You will say that tweed is a woollen fabric. And you will be right, of course. But before the appearance of this wonderful fabric there was the River Tweed, which we will tell you about.

From the hillside to the north

Tweed flows between England and Scotland making their administrative boundary. The riverhead is situated on the hillside near the village Tweedsmuir as riverheads of two other rivers Clyde and Annan. There is a proverb about the riverheads of these three big rivers in England: “Annan, Tweed and Clyde rise oot the ae hillside”.

Tweed runs into the North Sea in the town Berwick-upon-Tweed, the northernmost town in England, which was founded in the 870. In the 11th century the town was a Scotch port, where war ships for Kings of Scotland were built and which prospered until the territory was seized by the King Edward I. However, the town yielded to the English later and before that changed hands 13 times! Today, as before, the main source of income of this northern port is fishing trade.
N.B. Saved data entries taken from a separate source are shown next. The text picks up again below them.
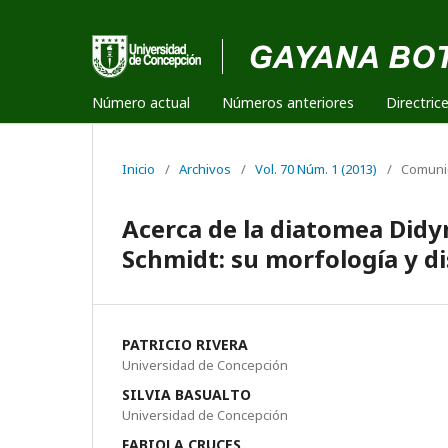
Número actual
Números anteriores
Directric
Inicio
/
Archivos
/
Vol. 70 Núm. 1 (2013)
/
Comuni
Acerca de la diatomea Did
Schmidt: su morfología y di
PATRICIO RIVERA
Universidad de Concepción
SILVIA BASUALTO
Universidad de Concepción
FABIOLA CRUCES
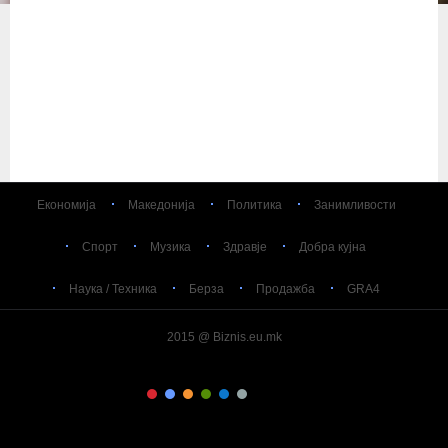
Економија
Македонија
Политика
Занимливости
Спорт
Музика
Здравје
Добра кујна
Наука / Техника
Берза
Продажба
GRA4
2015 @ Biznis.eu.mk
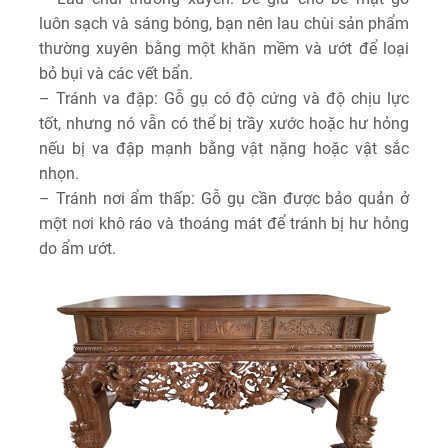
luôn sạch và sáng bóng, bạn nên lau chùi sản phẩm
thường xuyên bằng một khăn mềm và ướt để loại
bỏ bụi và các vết bẩn.
– Tránh va đập: Gỗ gụ có độ cứng và độ chịu lực
tốt, nhưng nó vẫn có thể bị trầy xước hoặc hư hỏng
nếu bị va đập mạnh bằng vật nặng hoặc vật sắc
nhọn.
– Tránh nơi ẩm thấp: Gỗ gụ cần được bảo quản ở
một nơi khô ráo và thoáng mát để tránh bị hư hỏng
do ẩm ướt.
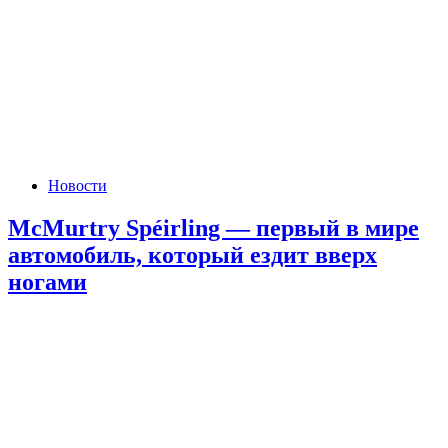
Новости
McMurtry Spéirling — первый в мире
автомобиль, который ездит вверх
ногами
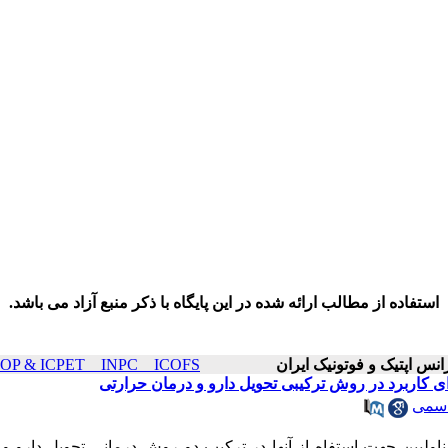
استفاده از مطالب ارائه شده در این پایگاه با ذکر منبع آزاد می باشد.
ICOP & ICPET _ INPC _ ICOFS سال۲۰ صفحات ۱۵۰۸-۵
کاربرد در روش ترکیبی تحویل دارو و درمان حرارتی
اسمی
ولبین جهت استفاه از آنها در ترکیب دو روش درمانی تحویل دارو و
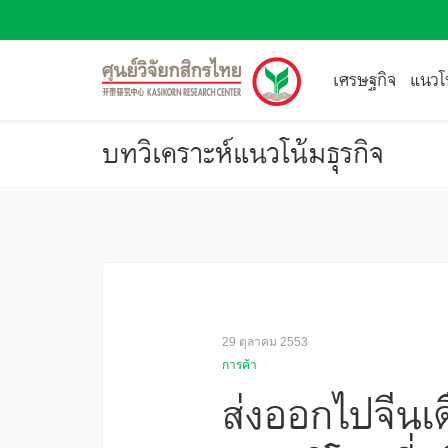
เศรษฐกิจ
แนวโน
บทวิเคราะห์แนวโน้มธุรกิจ
29 ตุลาคม 2553
การค้า
ส่งออกไปจีนเด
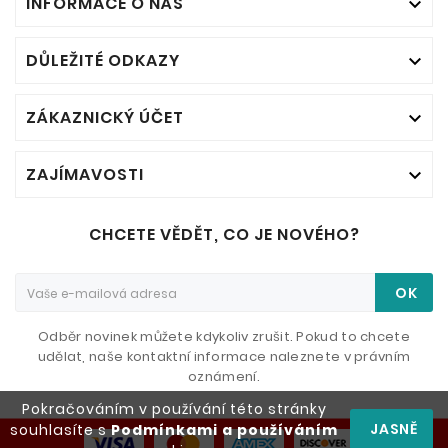
INFORMACE O NÁS

DŮLEŽITÉ ODKAZY

ZÁKAZNICKÝ ÚČET

ZAJÍMAVOSTI

CHCETE VĚDĚT, CO JE NOVÉHO?
OK
Odběr novinek můžete kdykoliv zrušit. Pokud to chcete
udělat, naše kontaktní informace naleznete v právním
oznámení.
Pokračováním v používání této stránky
JASNĚ
souhlasíte s
Podmínkami a používáním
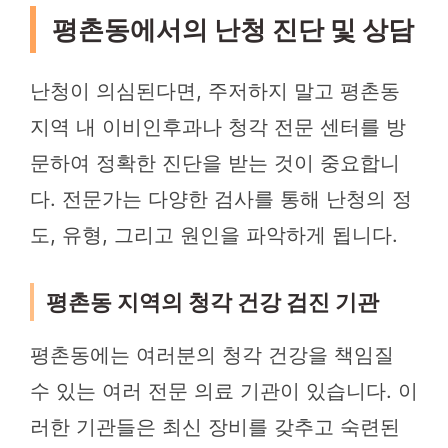
평촌동에서의 난청 진단 및 상담
난청이 의심된다면, 주저하지 말고 평촌동
지역 내 이비인후과나 청각 전문 센터를 방
문하여 정확한 진단을 받는 것이 중요합니
다. 전문가는 다양한 검사를 통해 난청의 정
도, 유형, 그리고 원인을 파악하게 됩니다.
평촌동 지역의 청각 건강 검진 기관
평촌동에는 여러분의 청각 건강을 책임질
수 있는 여러 전문 의료 기관이 있습니다. 이
러한 기관들은 최신 장비를 갖추고 숙련된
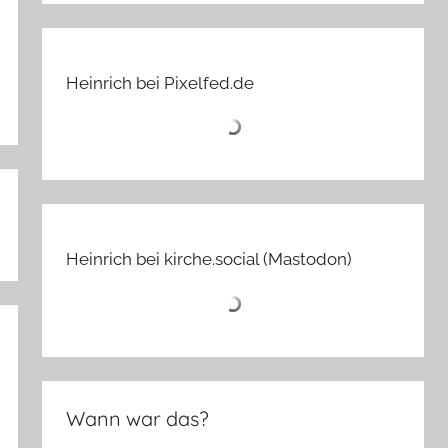
Heinrich bei Pixelfed.de
Heinrich bei kirche.social (Mastodon)
Wann war das?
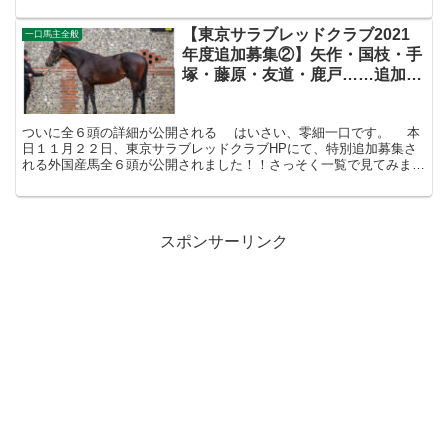
ました。とくにノーザンファームはそれが顕著な感じを受け...
【東京サラブレッドクラブ2021
一口馬主全般
年度追加募集②】矢作・国枝・手
塚・藤原・友道・鹿戸……追加募
集馬全６頭の預託先が大変豪華な
件【エーピードリーム２０の件追
ついに全６頭の詳細が公開される はいさい、零細一口です。 本
記】
日１１月２２日、東京サラブレッドクラブHPにて、特別追加募集さ
れる外国産馬全６頭が公開されました！！さっそく一覧で見てみまし
ょう。どーん。 馬名性別生月日種牡馬預託先馬体重（k...
スポンサーリンク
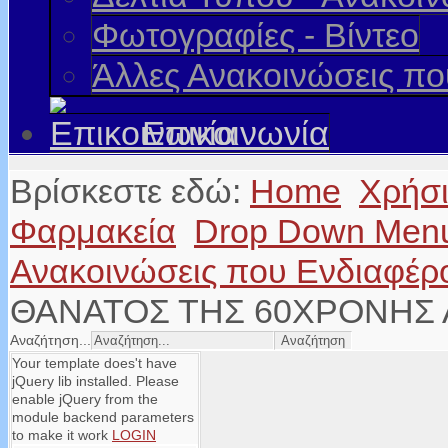
Φωτογραφίες - Βίντεο
Άλλες Ανακοινώσεις π
Επικοινωνία
Βρίσκεστε εδώ:
Home
Χρήσ
Φαρμακεία
Drop Down Men
Ανακοινώσεις που Ενδιαφέρ
ΘΑΝΑΤΟΣ ΤΗΣ 60ΧΡΟΝΗΣ
Αναζήτηση...
Your template does't have
jQuery lib installed. Please
enable jQuery from the
module backend parameters
to make it work
LOGIN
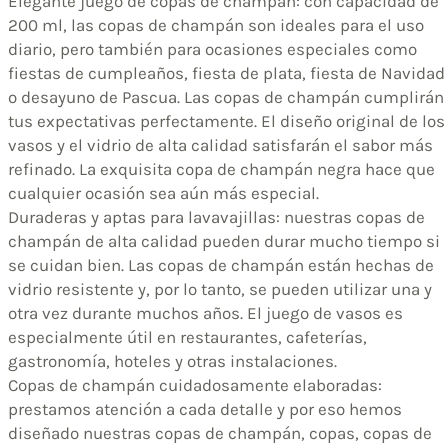
Elegante juego de copas de champán: con capacidad de
200 ml, las copas de champán son ideales para el uso
diario, pero también para ocasiones especiales como
fiestas de cumpleaños, fiesta de plata, fiesta de Navidad
o desayuno de Pascua. Las copas de champán cumplirán
tus expectativas perfectamente. El diseño original de los
vasos y el vidrio de alta calidad satisfarán el sabor más
refinado. La exquisita copa de champán negra hace que
cualquier ocasión sea aún más especial.
Duraderas y aptas para lavavajillas: nuestras copas de
champán de alta calidad pueden durar mucho tiempo si
se cuidan bien. Las copas de champán están hechas de
vidrio resistente y, por lo tanto, se pueden utilizar una y
otra vez durante muchos años. El juego de vasos es
especialmente útil en restaurantes, cafeterías,
gastronomía, hoteles y otras instalaciones.
Copas de champán cuidadosamente elaboradas:
prestamos atención a cada detalle y por eso hemos
diseñado nuestras copas de champán, copas, copas de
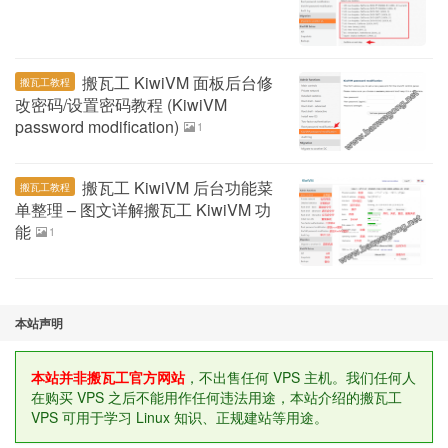
搬瓦工 KiwiVM 面板后台修
搬瓦工教程
改密码/设置密码教程 (KiwiVM
password modification)
1
搬瓦工 KiwiVM 后台功能菜
搬瓦工教程
单整理 – 图文详解搬瓦工 KiwiVM 功
能
1
本站声明
本站并非搬瓦工官方网站
，不出售任何 VPS 主机。我们任何人
在购买 VPS 之后不能用作任何违法用途，本站介绍的搬瓦工
VPS 可用于学习 Linux 知识、正规建站等用途。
Three river bridges on Tweed are one of the town’s sights: the ancient Berwick Bridge, which was built in the 17th century of sandstone and has 15 arcs, the Royal Border Bridge, which was built in the 19th century and has 28 arcs and the Royal Tweed Bridge, which was built in the beginning of the 20th century.

What is Tweed famous for?

Of course, one of the most well-known stories connected with the river is the origin of the name of tweed fabric. Initially, the fabric was called tweel, but it was until one merchant from London got a letter from Scotland, where it was said about advantages of the fabric. For some reason the merchant read the name as “tweed” and decided that it was connected with the river Tweed. In such a manner the name assigned to the fabric.

But Tweed did not limit itself with “tweed”! There is an estate of the great author of romances Walter Scott – Abbotsford on the bank of the river, where now a museum of the writer is situated. Walter Scott bought acres in the beginning of the 19th century and began to build the estate in the style of medieval Scotland.

The writer himself developed design of the estate. The house was decorated with glass paintings with pictures of the Scotch Kings, alabaster gargoyles, extensive library, collections of antiques, furniture and weapons, and in the garden a fountain was planned. Construction of the estate lasted 13 years. In the 1826 Walter Scott moved in and lived and wrote in Abbotsford until he died in the 1832.

Apart from the bridges in the northern port and the estate in the ancient Scotch spirit the River Tweed is famous because its bed is on the floor of an ancient glacier of the last Ice Age. And the fishers will be interested in another feature of the river: Tweed is one of the richest salmon rivers in Great Britain. Here one can find happy fishing ground!